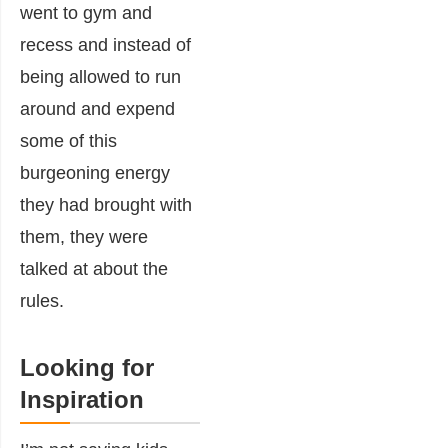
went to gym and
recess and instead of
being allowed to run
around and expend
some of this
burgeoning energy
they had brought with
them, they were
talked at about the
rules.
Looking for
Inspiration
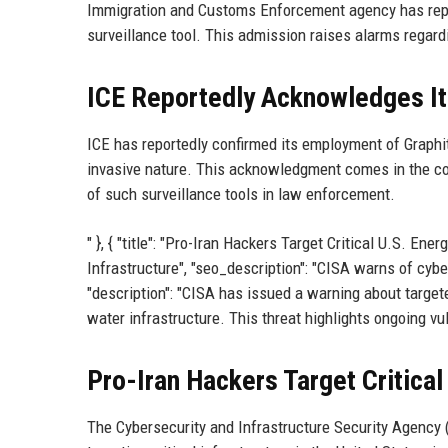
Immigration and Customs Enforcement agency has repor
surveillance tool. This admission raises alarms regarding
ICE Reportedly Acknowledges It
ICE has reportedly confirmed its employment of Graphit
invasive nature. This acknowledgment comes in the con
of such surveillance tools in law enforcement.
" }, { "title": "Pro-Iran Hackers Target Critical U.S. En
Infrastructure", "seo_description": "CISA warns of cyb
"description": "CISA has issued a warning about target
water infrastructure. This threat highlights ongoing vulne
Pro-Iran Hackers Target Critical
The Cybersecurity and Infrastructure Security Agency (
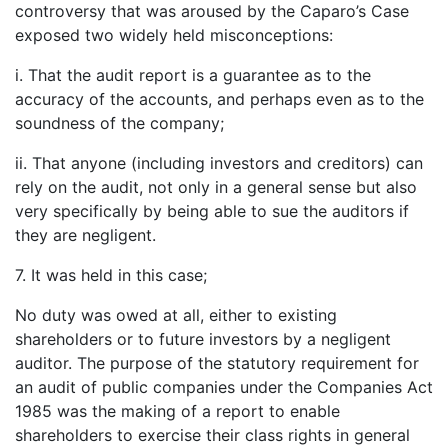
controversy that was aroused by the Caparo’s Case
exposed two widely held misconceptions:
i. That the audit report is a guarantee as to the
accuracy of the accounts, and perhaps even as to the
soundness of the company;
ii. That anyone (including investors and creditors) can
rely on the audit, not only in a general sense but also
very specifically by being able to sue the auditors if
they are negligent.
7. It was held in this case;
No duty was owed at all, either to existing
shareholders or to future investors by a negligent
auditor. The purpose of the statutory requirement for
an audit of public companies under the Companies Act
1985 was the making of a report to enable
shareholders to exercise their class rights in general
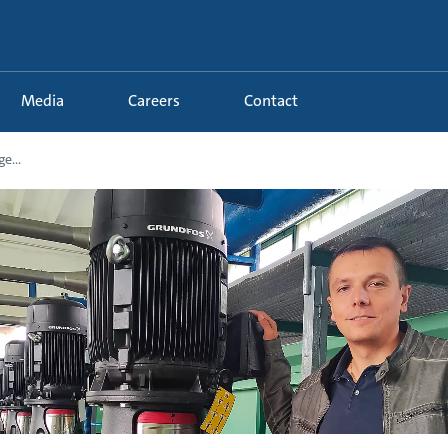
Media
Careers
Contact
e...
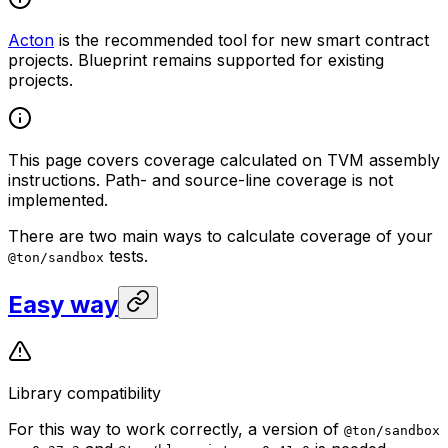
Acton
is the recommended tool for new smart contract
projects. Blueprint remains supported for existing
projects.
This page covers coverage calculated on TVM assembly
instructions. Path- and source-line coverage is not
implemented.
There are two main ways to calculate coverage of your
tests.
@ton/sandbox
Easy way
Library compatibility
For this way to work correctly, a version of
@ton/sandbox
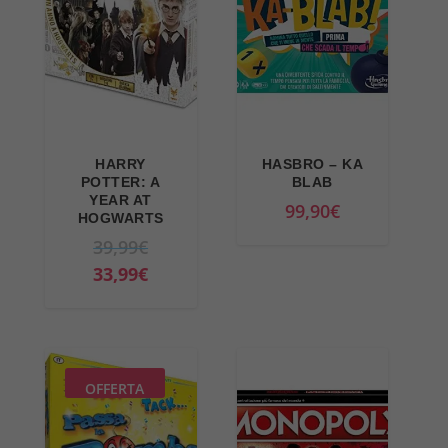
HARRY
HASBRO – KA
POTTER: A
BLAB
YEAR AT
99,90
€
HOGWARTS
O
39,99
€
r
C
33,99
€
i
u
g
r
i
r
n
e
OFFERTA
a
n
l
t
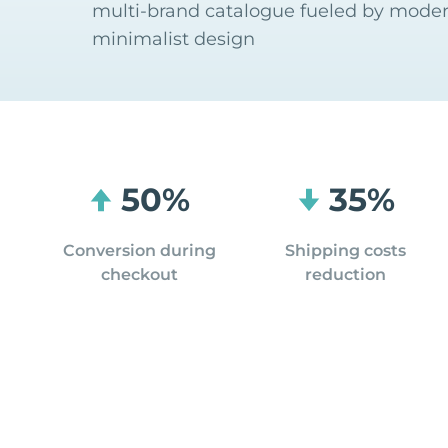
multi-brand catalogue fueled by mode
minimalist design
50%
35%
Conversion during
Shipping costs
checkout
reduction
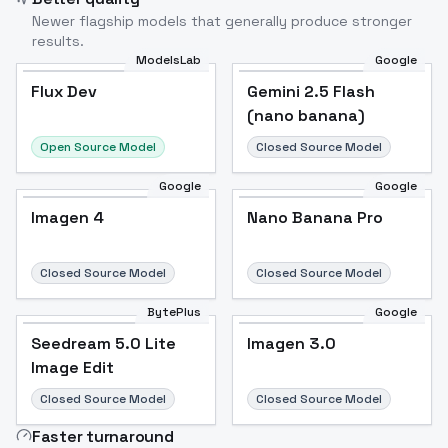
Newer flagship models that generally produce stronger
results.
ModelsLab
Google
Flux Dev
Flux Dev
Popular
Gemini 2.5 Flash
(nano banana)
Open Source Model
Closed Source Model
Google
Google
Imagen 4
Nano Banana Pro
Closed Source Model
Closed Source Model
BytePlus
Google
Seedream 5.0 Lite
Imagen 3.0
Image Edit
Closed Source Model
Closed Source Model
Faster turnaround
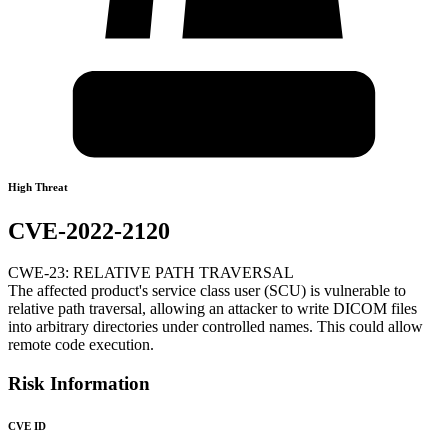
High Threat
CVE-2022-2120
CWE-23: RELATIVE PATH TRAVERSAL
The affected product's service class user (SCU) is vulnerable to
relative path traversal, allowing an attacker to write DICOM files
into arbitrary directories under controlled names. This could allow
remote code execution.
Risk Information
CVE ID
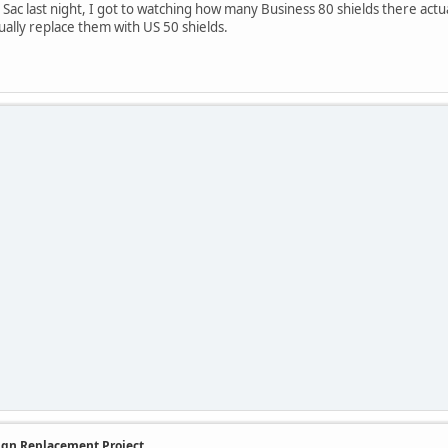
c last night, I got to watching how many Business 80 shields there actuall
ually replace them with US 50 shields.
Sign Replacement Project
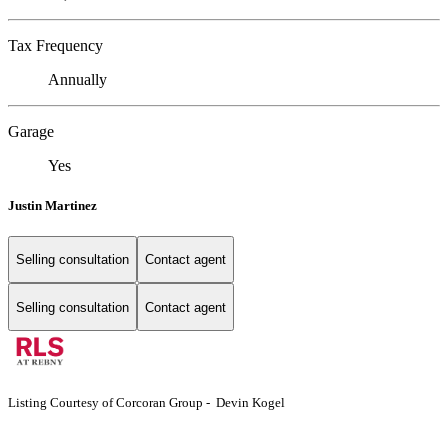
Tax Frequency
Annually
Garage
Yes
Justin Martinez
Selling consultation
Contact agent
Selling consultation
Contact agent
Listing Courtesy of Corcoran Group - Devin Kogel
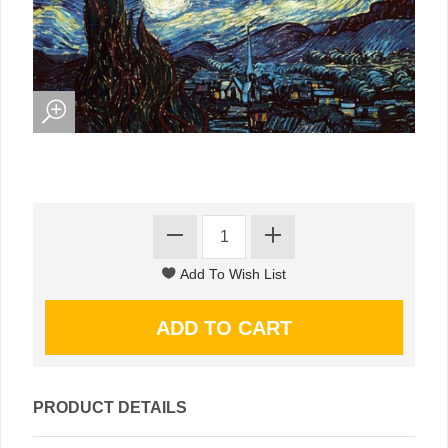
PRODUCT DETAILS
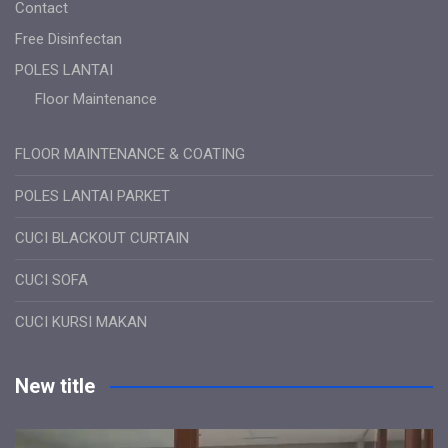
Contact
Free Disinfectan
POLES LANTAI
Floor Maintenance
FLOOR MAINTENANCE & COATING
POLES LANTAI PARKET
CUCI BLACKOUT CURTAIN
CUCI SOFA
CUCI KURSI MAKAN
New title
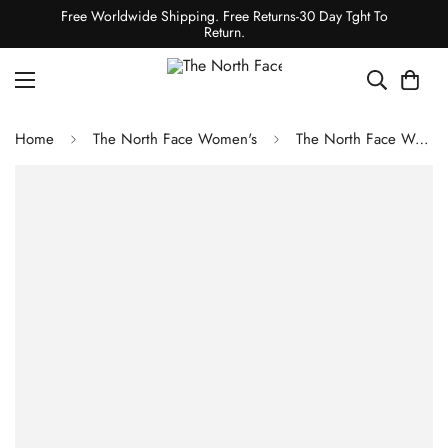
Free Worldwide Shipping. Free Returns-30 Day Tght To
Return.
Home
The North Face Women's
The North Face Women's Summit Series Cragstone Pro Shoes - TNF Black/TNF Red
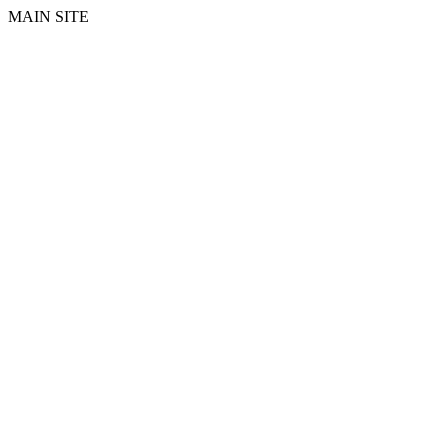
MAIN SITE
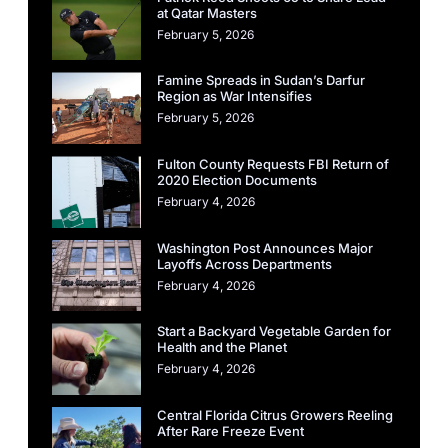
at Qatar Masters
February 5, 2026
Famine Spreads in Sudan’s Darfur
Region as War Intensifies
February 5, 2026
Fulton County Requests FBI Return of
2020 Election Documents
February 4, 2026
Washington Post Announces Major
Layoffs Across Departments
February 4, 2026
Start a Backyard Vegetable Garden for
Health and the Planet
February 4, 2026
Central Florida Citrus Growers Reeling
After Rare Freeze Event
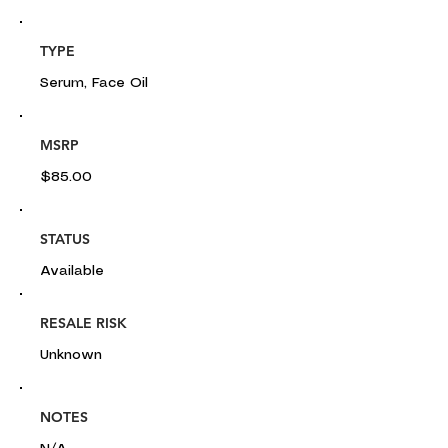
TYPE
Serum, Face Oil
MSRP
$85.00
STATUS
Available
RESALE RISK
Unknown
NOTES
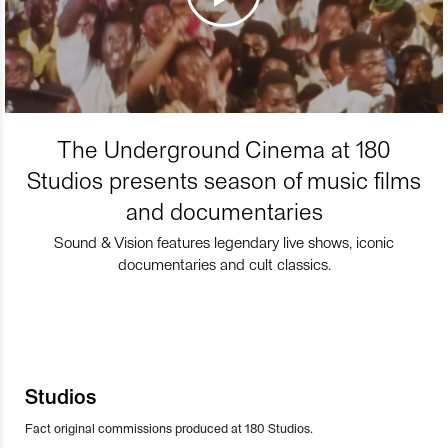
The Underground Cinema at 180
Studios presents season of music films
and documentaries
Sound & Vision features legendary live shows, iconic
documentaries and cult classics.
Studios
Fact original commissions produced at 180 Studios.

——————————

■ REQUIREMENT ■
All lines of the records above that carry the word "about" should be listed.

■ OUTPUT FOR THIS TASK ■
talked at about the
"description": "CISA has issued a warning about target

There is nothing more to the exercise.